Cadenza did more than win a $150,000 stakes at Belmont at the Big A. She showed that her turf game travels, and that matters for a 3-year-old filly whose next move could tell whether she belongs in sprint stakes or can stretch into a bigger class test later this year.

The Stonestreet Stables filly won the Take the A Train on May 9 in 1:08.76 over firm turf, sweeping outside in the stretch to run down pacesetter Alpenglow and hold off Kingsolver by a half-length. Emblaze finished third in the eight-horse field, with Alpenglow fourth. Cadenza, the 3-2 favorite, returned $5.10 on a $2 win wager and improved to 2-for-2 on grass while lifting her overall record to 6 starts, 3 wins, 1 second and 1 third.

That turf résumé is starting to look like the sort of profile that can carry beyond a single race setup. Cadenza did not need the rail or a perfect inside trip to win. Manuel Franco kept her behind the speed, then asked her to make her move early enough to make life difficult for the closers. The result fit the race’s demands and, more important, suggested a filly with enough tactical speed to stay relevant in company that usually punishes one-dimensional runners.

Franco said he had “a good trip,” adding that he sat behind the pace and moved early enough to keep the late runners from getting by. Dustin Dugas, assistant to Brad H. Cox, described the filly as having a straightforward demeanor and a good mind, traits that often separate useful sprint horses from those able to keep improving as the assignments get tougher.

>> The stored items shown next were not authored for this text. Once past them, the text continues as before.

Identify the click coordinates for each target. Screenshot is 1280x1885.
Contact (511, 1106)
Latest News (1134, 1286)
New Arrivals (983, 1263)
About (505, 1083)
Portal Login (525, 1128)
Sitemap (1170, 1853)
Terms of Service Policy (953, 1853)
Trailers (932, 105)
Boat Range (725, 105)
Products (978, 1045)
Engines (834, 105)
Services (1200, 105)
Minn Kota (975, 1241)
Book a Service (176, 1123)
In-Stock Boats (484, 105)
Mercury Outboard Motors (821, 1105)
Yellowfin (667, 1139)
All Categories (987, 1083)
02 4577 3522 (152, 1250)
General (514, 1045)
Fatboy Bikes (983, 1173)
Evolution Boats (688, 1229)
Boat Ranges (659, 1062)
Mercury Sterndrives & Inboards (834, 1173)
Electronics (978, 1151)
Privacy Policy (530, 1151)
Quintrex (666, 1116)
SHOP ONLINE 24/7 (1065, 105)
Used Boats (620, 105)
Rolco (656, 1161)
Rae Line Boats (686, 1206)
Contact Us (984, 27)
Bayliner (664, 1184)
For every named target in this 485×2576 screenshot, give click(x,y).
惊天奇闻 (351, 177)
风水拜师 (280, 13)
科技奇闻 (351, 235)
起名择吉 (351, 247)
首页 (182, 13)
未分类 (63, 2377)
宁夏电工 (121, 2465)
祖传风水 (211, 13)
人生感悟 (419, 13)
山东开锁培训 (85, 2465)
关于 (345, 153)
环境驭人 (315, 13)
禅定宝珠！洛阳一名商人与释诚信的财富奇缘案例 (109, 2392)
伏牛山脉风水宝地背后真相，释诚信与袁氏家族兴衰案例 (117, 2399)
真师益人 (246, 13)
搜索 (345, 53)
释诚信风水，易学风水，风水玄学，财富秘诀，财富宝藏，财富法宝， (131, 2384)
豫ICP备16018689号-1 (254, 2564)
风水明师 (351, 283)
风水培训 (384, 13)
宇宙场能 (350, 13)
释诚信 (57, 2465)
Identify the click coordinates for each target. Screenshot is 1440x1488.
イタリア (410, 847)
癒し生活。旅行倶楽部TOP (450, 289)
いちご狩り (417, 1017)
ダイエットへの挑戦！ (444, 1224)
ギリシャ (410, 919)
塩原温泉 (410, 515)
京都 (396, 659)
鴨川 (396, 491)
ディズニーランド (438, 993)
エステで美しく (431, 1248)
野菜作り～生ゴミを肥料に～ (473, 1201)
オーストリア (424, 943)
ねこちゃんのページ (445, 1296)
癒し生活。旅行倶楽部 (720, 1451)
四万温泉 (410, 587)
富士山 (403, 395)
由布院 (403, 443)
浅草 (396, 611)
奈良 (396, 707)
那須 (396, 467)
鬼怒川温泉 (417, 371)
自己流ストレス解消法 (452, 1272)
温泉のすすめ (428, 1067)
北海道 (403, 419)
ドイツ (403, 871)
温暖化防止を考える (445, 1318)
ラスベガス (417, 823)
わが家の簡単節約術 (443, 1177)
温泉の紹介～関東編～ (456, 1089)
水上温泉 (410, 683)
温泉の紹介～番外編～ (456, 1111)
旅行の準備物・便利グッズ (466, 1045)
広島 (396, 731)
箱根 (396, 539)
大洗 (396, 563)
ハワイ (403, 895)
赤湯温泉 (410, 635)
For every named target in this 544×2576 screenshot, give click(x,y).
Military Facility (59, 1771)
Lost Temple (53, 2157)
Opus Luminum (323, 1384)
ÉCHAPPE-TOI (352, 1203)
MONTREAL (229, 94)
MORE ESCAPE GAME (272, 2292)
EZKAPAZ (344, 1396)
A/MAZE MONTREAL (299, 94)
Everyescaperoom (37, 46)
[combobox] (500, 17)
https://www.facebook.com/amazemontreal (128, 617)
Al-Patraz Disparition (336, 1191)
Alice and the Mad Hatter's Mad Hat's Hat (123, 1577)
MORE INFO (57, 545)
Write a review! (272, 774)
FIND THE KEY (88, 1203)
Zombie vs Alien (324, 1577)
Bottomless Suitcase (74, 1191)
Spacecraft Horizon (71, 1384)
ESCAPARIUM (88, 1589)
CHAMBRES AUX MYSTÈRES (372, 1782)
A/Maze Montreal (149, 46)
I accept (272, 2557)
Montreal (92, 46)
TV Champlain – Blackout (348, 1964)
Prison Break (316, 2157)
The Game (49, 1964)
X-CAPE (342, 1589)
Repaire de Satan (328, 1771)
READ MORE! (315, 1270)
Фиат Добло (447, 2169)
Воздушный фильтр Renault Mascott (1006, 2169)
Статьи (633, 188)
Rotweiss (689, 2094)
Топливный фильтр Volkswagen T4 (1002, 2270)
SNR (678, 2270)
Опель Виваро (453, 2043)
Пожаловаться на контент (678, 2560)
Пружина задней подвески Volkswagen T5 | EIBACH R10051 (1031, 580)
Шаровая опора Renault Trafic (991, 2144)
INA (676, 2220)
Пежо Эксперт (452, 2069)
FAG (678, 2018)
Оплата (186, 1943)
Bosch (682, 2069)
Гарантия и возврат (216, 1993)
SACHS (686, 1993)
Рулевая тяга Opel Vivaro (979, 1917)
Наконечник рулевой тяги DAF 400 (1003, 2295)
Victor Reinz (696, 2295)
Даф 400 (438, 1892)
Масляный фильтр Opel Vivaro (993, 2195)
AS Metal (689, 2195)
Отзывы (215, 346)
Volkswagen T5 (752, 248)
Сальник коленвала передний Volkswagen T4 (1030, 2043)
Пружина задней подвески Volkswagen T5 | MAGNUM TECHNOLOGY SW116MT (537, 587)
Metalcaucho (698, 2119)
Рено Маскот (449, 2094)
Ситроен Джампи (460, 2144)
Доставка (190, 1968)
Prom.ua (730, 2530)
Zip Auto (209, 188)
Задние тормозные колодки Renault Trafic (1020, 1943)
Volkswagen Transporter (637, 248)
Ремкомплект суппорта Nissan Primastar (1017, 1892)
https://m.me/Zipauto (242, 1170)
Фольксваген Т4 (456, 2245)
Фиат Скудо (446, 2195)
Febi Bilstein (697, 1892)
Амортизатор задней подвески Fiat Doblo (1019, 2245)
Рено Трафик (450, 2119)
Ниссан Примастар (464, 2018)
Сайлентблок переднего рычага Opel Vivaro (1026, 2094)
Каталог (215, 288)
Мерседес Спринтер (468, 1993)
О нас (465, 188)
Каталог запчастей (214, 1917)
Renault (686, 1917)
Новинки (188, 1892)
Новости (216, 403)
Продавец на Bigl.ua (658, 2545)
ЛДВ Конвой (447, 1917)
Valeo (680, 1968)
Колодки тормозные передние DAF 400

Cadenza’s record supports the idea. She first broke her maiden on turf at Saratoga Race Course on Aug. 28, 2025, then spent the winter on Turfway Park’s synthetic surface, winning an optional claimer in February and running second in the Serena’s Song Stakes on March 28 before returning to grass in New York. That sequence gave Cox and Stonestreet a chance to see how she handled different surfaces and race shapes. So far, she has answered every time.

By Charlatan out of Maddie’s Odyssey, by Kitten’s Joy, Cadenza was bred in Kentucky by KMN Racing and bought for $385,000 at the 2024 Keeneland September Yearling Sale. Her earnings climbed to $236,487 with the Take the A Train score, a win that keeps her on the radar for the kind of summer turf races that can turn a promising filly into a graded-stakes player.

The Take the A Train was created by NYRA for sophomore fillies on the six-furlong outer turf course, and Cadenza now owns the second running after Love Cervere won the inaugural edition in 2025. That is the kind of early-career marker horsemen remember when a filly begins to look like more than a sprint specialist.